Saved entries:
◆ ◆ ◆ ◆ ◆ ◆ ◆

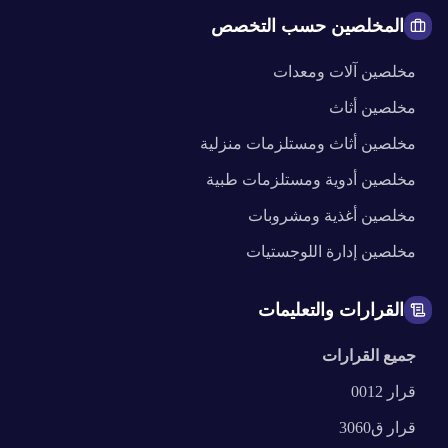
المخلصين حسب التخصص
مخلصين
آلات ومعدات
مخلصين
أثاث
مخلصين
أثاث ومستلزمات منزلية
مخلصين
أدوية ومستلزمات طبية
مخلصين
أغذية ومشروبات
مخلصين
إدارة اللوجستيات
القرارات والتعليمات
جميع القرارات
قرار
0012
قرار
ق3060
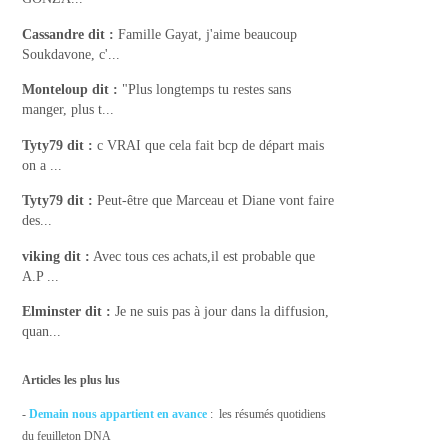
Cassandre
dit :
Famille Gayat, j'aime beaucoup
Soukdavone, c'...
Monteloup
dit :
"Plus longtemps tu restes sans
manger, plus t...
Tyty79
dit :
c VRAI que cela fait bcp de départ mais
on a ...
Tyty79
dit :
Peut-être que Marceau et Diane vont faire
des...
viking
dit :
Avec tous ces achats,il est probable que
A.P ...
Elminster
dit :
Je ne suis pas à jour dans la diffusion,
quan...
Articles les plus lus
-
Demain nous appartient en avance
: les résumés quotidiens
du feuilleton DNA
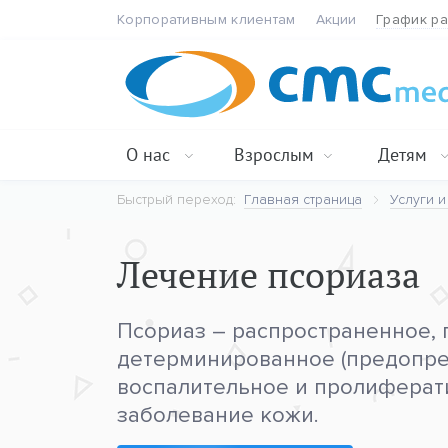
Корпоративным клиентам
Акции
График р
О нас
Взрослым
Детям
Быстрый переход:
Главная страница
Услуги и
Лечение псориаза
Псориаз – распространенное, 
детерминированное (предопре
воспалительное и пролиферат
заболевание кожи.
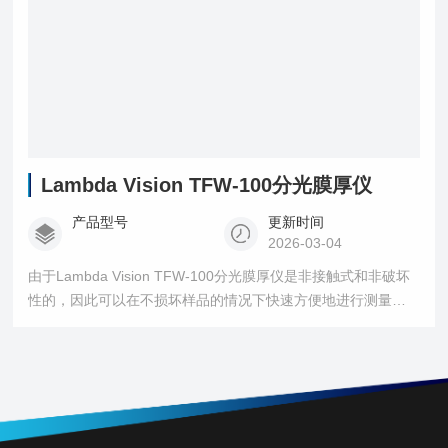
Lambda Vision TFW-100分光膜厚仪
产品型号
更新时间
2026-03-04
由于Lambda Vision TFW-100分光膜厚仪是非接触式和非破坏
性的，因此可以在不损坏样品的情况下快速方便地进行测量。
广泛用于研发和在线质量控制中的薄膜厚度测量。高精度、高
稳定性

◆ ◆ ◆ ◆ ◆ ◆ ◆

What to do: When restating the records word for word, omit any picture they contain.

Solution below:
المخلصين حسب التخصص
مخلصين
آلات ومعدات
مخلصين
أثاث
مخلصين
أثاث ومستلزمات منزلية
مخلصين
أدوية ومستلزمات طبية
مخلصين
أغذية ومشروبات
مخلصين
إدارة اللوجستيات
القرارات والتعليمات
جميع القرارات
قرار
0012
قرار
ق3060
Cassandre
dit :
Famille Gayat, j'aime beaucoup
Soukdavone, c'...
Monteloup
dit :
"Plus longtemps tu restes sans
manger, plus t...
Tyty79
dit :
c VRAI que cela fait bcp de départ mais
on a ...
Tyty79
dit :
Peut-être que Marceau et Diane vont faire
des...
viking
dit :
Avec tous ces achats,il est probable que
A.P ...
Elminster
dit :
Je ne suis pas à jour dans la diffusion,
quan...
Articles les plus lus
-
Demain nous appartient en avance
: les résumés quotidiens
du feuilleton DNA
Корпоративным клиентам
Акции
График р
О нас
Взрослым
Детям
Быстрый переход:
Главная страница
Услуги и
Лечение псориаза
Псориаз – распространенное, 
детерминированное (предопре
воспалительное и пролиферат
заболевание кожи.
Lambda Vision TFW-100分光膜厚仪
产品型号
更新时间
2026-03-04
由于Lambda Vision TFW-100分光膜厚仪是非接触式和非破坏
性的，因此可以在不损坏样品的情况下快速方便地进行测量。
广泛用于研发和在线质量控制中的薄膜厚度测量。高精度、高
稳定性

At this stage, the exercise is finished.